**Records from a data collection**
------------------------------------
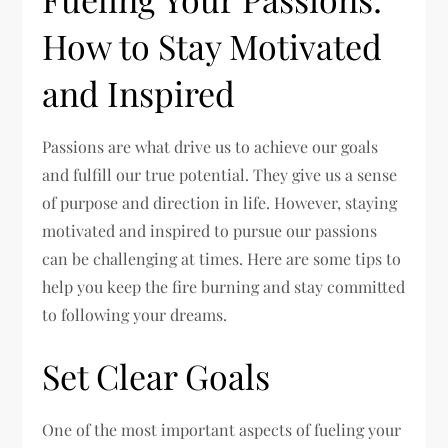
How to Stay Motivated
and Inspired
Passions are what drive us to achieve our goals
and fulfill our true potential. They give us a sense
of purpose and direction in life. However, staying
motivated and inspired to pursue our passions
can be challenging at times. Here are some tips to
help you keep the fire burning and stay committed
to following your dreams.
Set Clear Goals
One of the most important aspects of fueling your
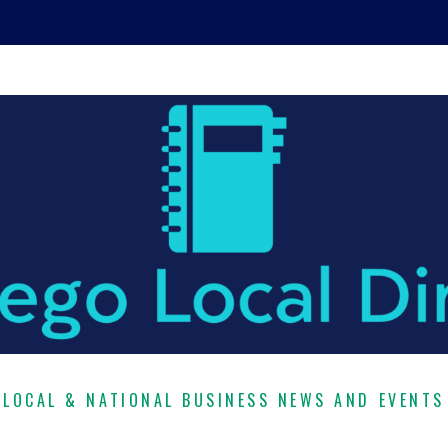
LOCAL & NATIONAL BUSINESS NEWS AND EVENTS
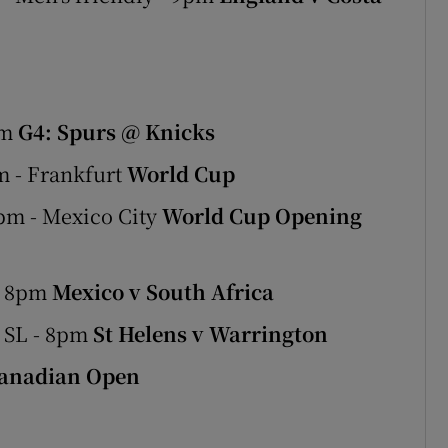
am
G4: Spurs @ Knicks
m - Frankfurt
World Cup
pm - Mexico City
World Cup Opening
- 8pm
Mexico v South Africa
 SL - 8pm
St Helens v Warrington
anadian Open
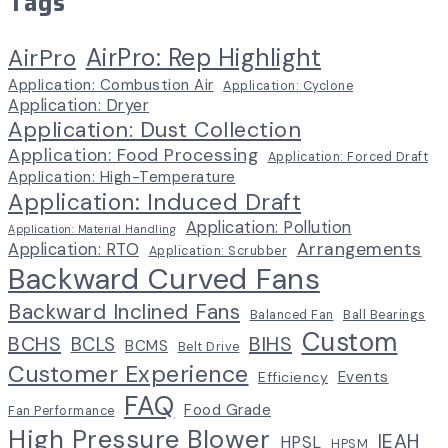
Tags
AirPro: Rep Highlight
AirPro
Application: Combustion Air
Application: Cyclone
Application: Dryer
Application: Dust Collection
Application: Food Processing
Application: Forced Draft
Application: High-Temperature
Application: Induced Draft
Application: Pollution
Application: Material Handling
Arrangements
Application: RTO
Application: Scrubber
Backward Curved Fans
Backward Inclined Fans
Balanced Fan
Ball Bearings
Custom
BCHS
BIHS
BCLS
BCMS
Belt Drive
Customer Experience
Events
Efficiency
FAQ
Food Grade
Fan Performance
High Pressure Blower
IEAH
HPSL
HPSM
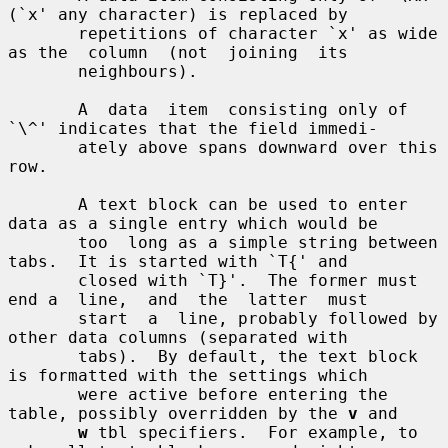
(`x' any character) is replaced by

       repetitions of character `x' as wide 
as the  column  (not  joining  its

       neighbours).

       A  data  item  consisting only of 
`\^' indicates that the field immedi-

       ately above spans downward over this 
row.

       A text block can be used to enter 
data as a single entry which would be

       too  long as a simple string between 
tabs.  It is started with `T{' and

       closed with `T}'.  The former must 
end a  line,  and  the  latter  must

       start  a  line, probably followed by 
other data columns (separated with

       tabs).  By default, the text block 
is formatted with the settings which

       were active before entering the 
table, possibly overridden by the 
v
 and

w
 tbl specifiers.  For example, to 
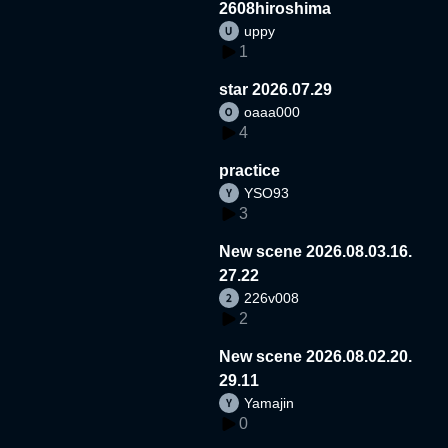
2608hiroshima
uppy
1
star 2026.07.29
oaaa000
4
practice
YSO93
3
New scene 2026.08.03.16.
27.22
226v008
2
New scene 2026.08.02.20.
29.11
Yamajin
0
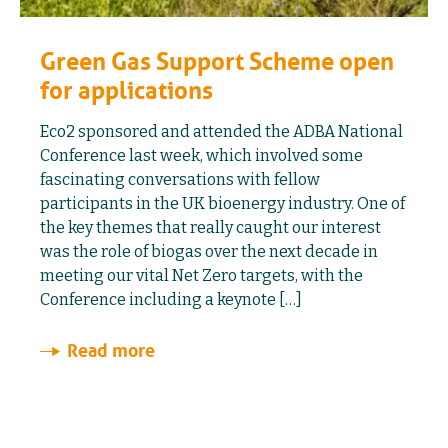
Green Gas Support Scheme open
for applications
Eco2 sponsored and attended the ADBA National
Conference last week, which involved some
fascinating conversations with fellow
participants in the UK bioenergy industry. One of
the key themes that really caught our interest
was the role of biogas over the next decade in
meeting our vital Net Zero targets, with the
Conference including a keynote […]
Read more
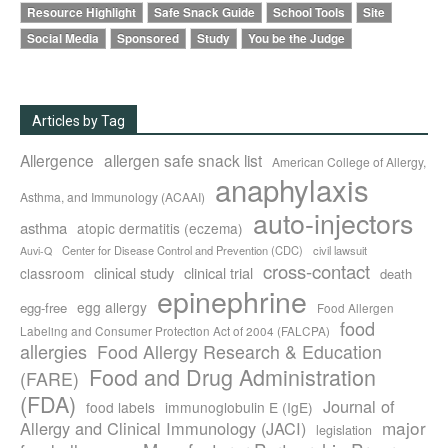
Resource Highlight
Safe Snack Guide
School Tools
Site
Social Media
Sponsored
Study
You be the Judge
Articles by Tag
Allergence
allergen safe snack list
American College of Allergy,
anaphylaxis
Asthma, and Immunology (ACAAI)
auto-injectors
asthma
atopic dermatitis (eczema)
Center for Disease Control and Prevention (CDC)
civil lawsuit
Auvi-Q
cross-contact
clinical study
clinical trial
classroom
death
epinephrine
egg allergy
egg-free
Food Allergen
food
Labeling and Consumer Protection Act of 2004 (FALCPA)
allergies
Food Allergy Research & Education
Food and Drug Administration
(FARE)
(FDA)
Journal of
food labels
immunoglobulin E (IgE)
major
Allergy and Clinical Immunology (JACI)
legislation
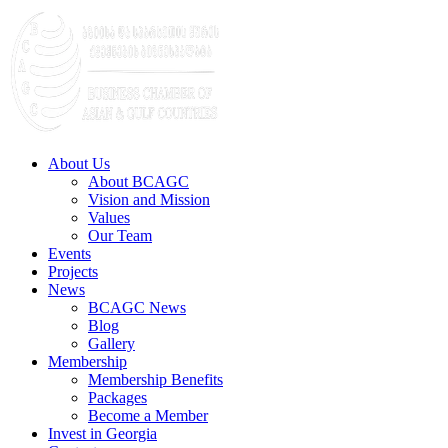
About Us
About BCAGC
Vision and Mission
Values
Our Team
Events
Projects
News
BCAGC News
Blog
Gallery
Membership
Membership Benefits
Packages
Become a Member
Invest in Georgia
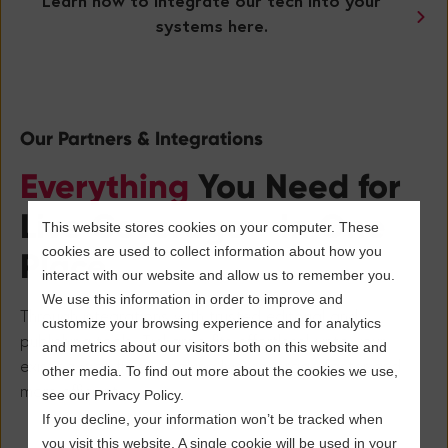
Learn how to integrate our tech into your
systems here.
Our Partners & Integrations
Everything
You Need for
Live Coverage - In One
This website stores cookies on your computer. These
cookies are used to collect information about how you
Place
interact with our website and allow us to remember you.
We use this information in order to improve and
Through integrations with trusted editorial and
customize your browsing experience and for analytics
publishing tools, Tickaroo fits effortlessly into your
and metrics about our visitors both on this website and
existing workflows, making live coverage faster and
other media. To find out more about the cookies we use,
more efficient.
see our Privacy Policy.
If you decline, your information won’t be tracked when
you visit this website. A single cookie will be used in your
------------------------------------
**What to do**
Copy out every line of the records that the string "more" appears in.

**Solution**
Read more
other media. To find out more about the cookies we use,
more efficient.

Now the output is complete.